Nurarihyon no Mago © Hiroshi Shiibashi

Warning: (kinda) OOC, Rikuo NuraxOikawa Tsurara, bahasa bertele-tele (mungkin), typo(s), etc.

a/n(1): yoroshiku, minna. Namae wa Kiki, desu. Yup. Saya author baru di fandom ini. Mohon maaf kalau fic pertamaku di fandom ini terasa kurang memuaskan. Maka dari itu, mohon bantuannya, ya! Yoroshiku onegaishimasu :)

a/n(2): ada bagian yang timeline-nya seusai pertarungan melawan Tamazuki [season 1 episode 25] tapi agak kuganti :)

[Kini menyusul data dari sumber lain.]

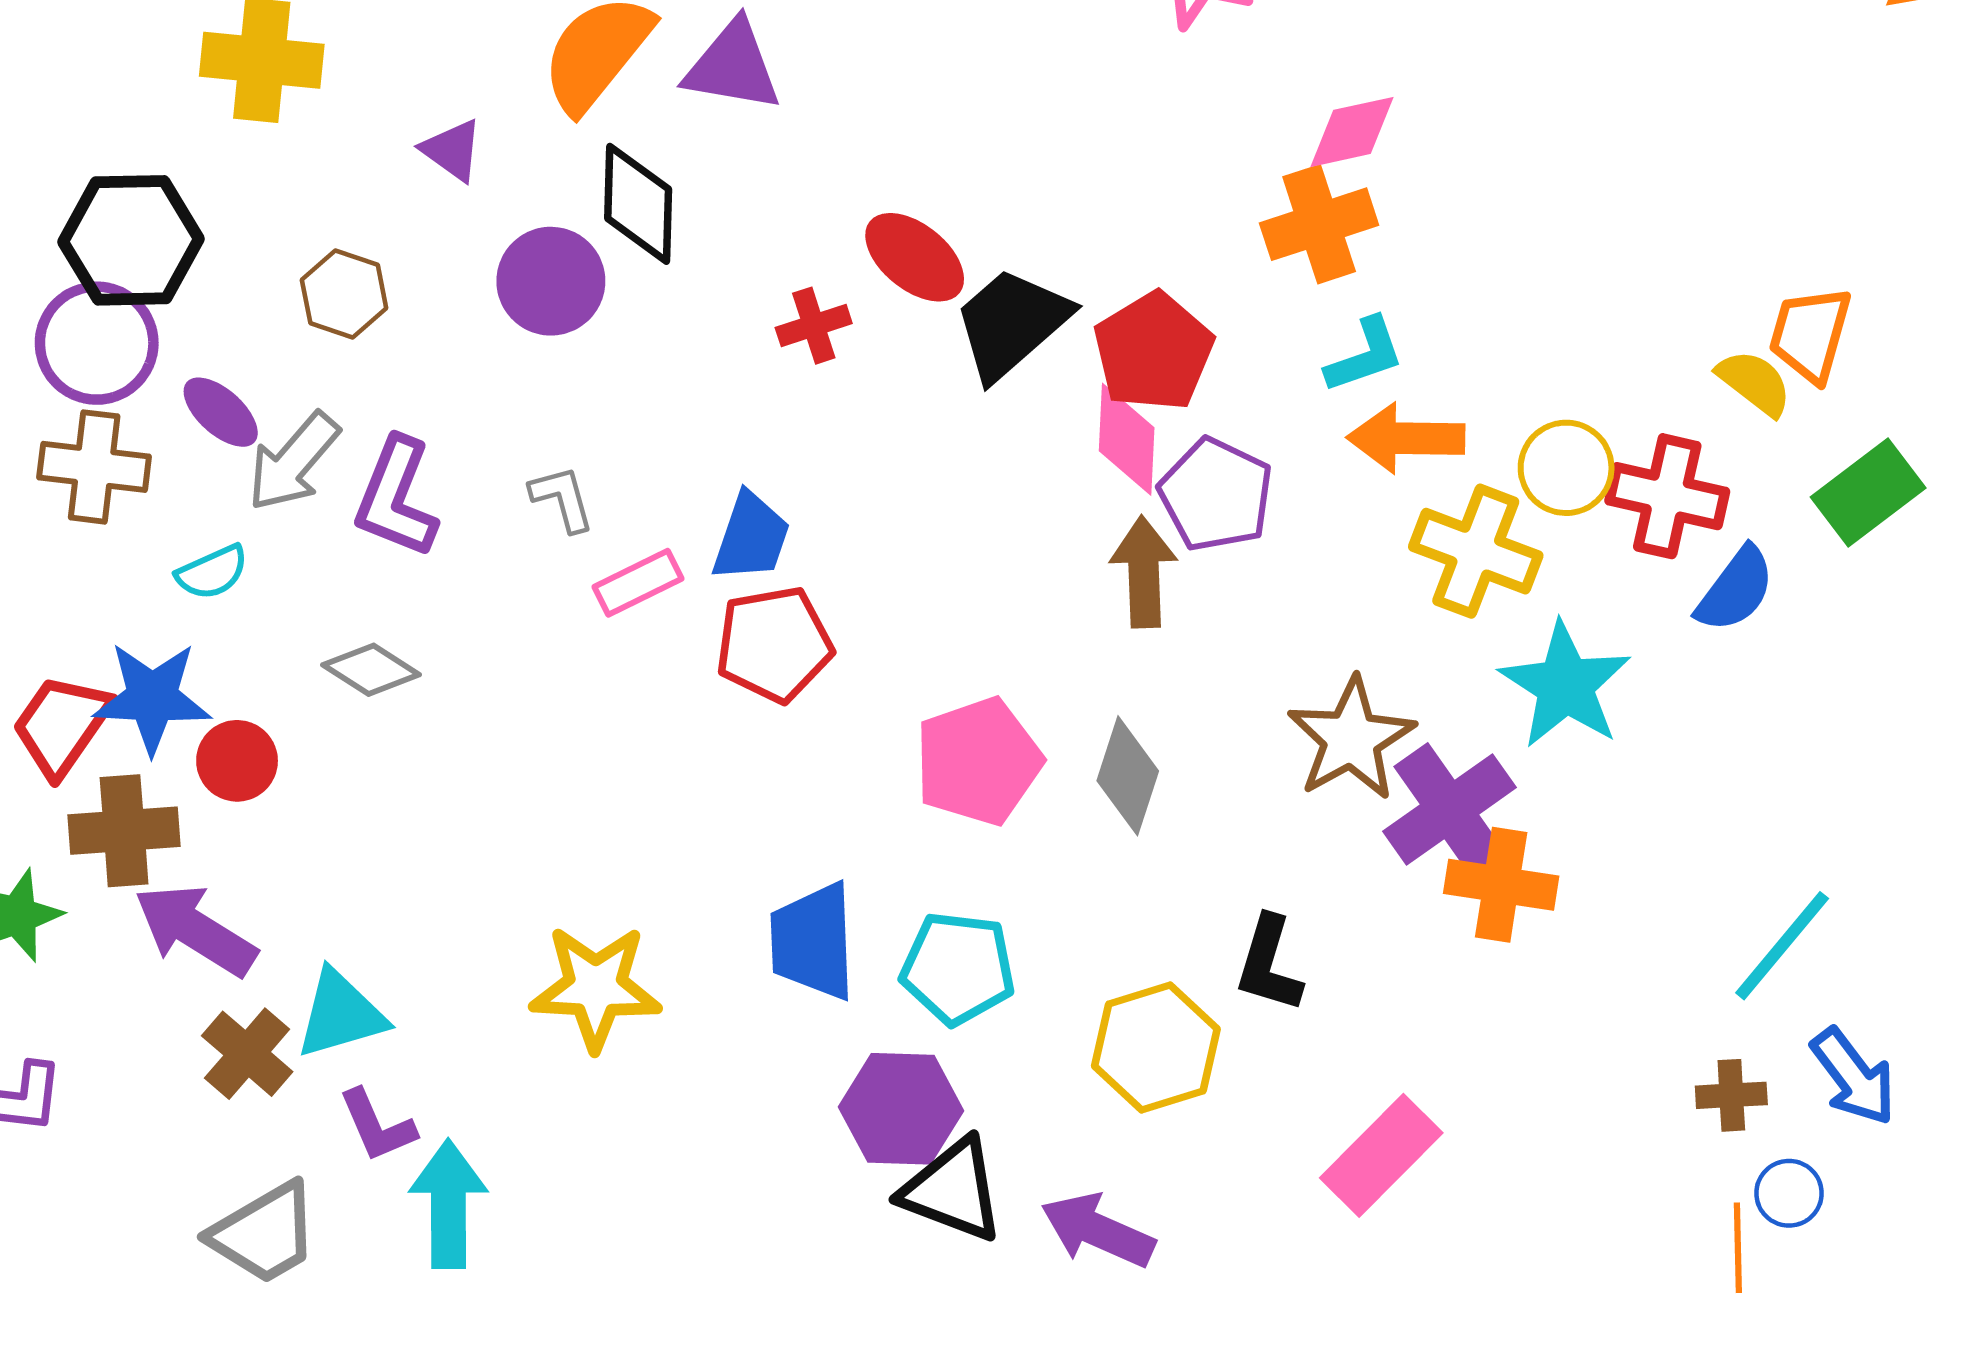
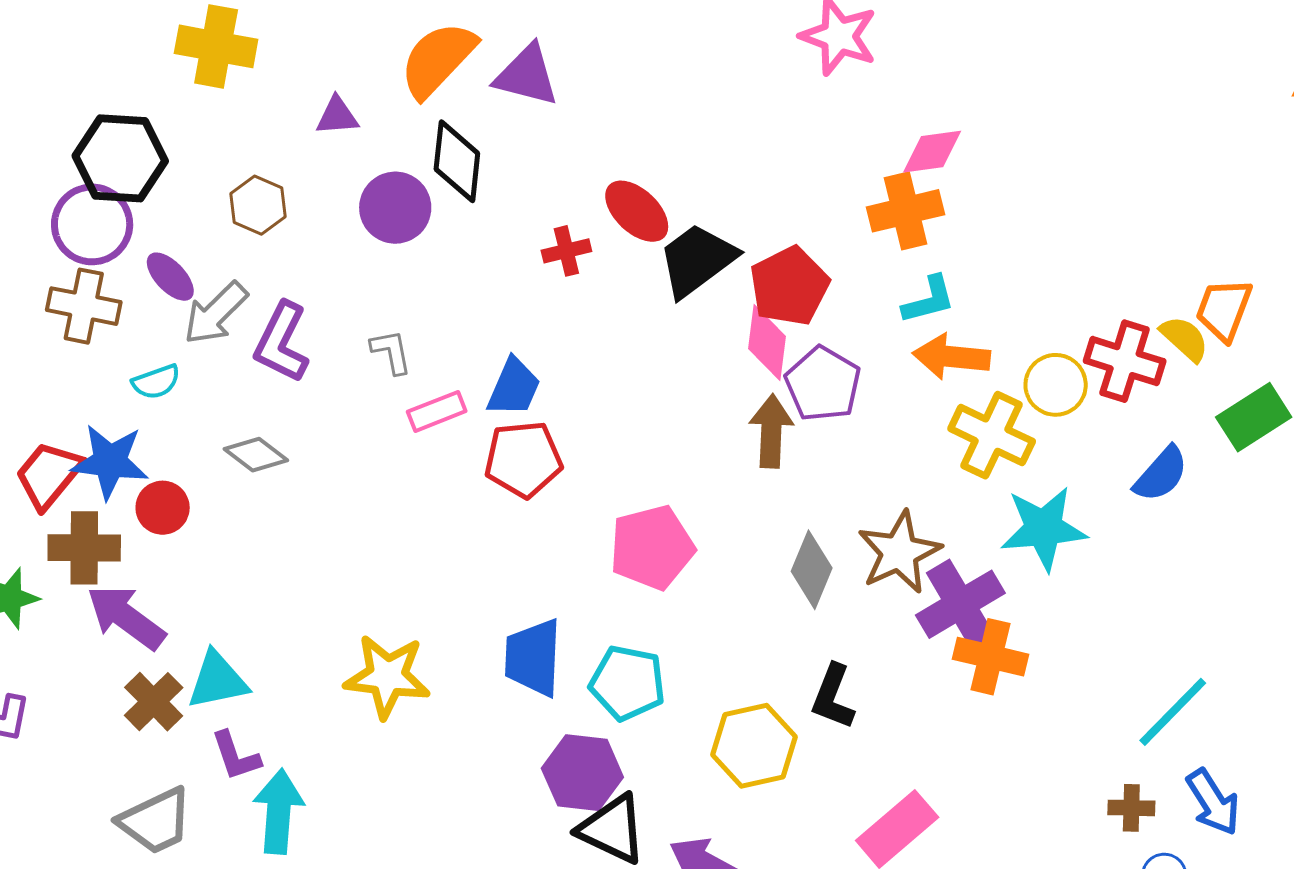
purple triangle: (452, 150) -> (337, 116), turned -45
red cross: (1667, 496) -> (1125, 361), moved
cyan star: (1565, 685) -> (1044, 528), turned 30
gray diamond: (1128, 776) -> (812, 570), moved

a/n(3): happy reading, minna-san! :DD


.

When the Ice is Melting -Because of the Cherry Blossom-

.


"Tsurara."

Senyum tergambar jelas ketika mendengar namanya dipanggil. Itulah Oikawa Tsurara. Seorang yokai berjenis Yuki-Onna yang mampu mengubah jalanan kering menjadi es bila itulah keinginannya.

"Waka! Ada yang bisa kubantu?" wajah cerianya selalu nampak menggemaskan bila dilihat. Tak salah jika dia cukup disukai banyak orang. Baik di mansion keluarga Nura, maupun di sekolah.

Tersenyum. Orang yang memanggil Tsurara tersenyum.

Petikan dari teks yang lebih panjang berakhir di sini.